Works from the Multiverse?

But of all of these, the online version of the entire Library of Alexandria after it survived Caesar’s troops and was moved to a safe location out in the desert where it survived the next millennia of upheaval would be top of my list.

Also the complete set of Maya codices that survived the Spanish conquest and are hosted online with a good translation.

Movies with iconic acting roles that nearly went to a different actor would make a robust topic all on its own. For instance, Eric Stoltz actually shot some scenes as Marty in Back to the Future before he was fired. Supposedly he was too “methody” and serious for the director’s liking. But there must be a multiverse Earth in which Stoltz kept his job. I don’t think he’d be better than Michael J. Fox, but I’d like to see his take on it.

Christopher Walken was considered for Han Solo. Can you imagine how much weirder Star Wars would have been with Walken? I’d like to see that.

Tom Selleck was considered for Indiana Jones.
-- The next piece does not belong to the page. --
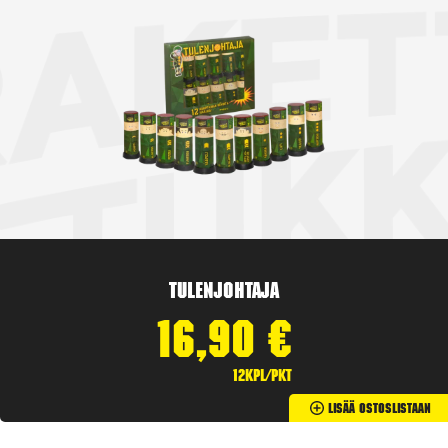
Tulenjohtaja
16,90
€
12kpl/pkt
Lisää Ostoslistaan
In fact, I think he was their strong preference but he couldn’t get out of Magnum PI. Not only do I not think he’d be a better Han Solo, I think he would have sunk the franchise, there wouldn’t have been sequels, and Raiders of the Lost Ark would barely be remembered as a trivia question today. But I’d travel to altera-Earth to watch that version of ROTLA just out of morbid curiousity.

Let’s see

– The many decades of science fiction written by Stanley G. Weinbaum
– Mike Jittlov’s The Wizard of Speed and Time – the feature film he always talked about making (which was very different from the low-budget long film he was able to produce)

– The TV series Star Trek that was in the works around 1975, before Star Wars suddenly made it big and let them make ST:TMP

– Robert E. Howard’s Almuric as he would have completed it.

— Merian C. Cooper’s She in full color, as he’d intended (not the harryhausen colorized edition we now have) before the studio pulled the plug.

– H.G. wells’ “virtual reality” ride of The Time Machine

Probably for another thread, but it’s not quite that simple. You can have an infinite set of universes and yet it could still be incomplete. So it depends what multiverse / model.

Mark Twain wanted to travel to Japan, as a journalist, & write some of his witty travel letters as articles.
Japan was transitioning from Medieval to Industrial, & Mark had a keen eye, & a sardonic wit.

In our universe,m Twain got fired, & never went.

Hitler gets accepted into that fancy art school.

American Gothic aired in the proper sequence.

Starman 2. (WTF happened with the kid?)

Alex Ross, imagining what a modern-day music critic like himself might be writing if Mozart had lived to the age of 70:

Opera houses focus on the great works of Mozart’s maturity — The Tempest, Hamlet, the two-part Faust — but it would be a good thing if we occasionally heard that flawed yet lively work of his youth, Don Giovanni.

I’m not awaiting the artistic results of this with baited breath. Remember we’re not changing the multiverse, the universe where Hitler lives a quiet life as moderately successful commercial impressionist is there whether we see his paintings or not.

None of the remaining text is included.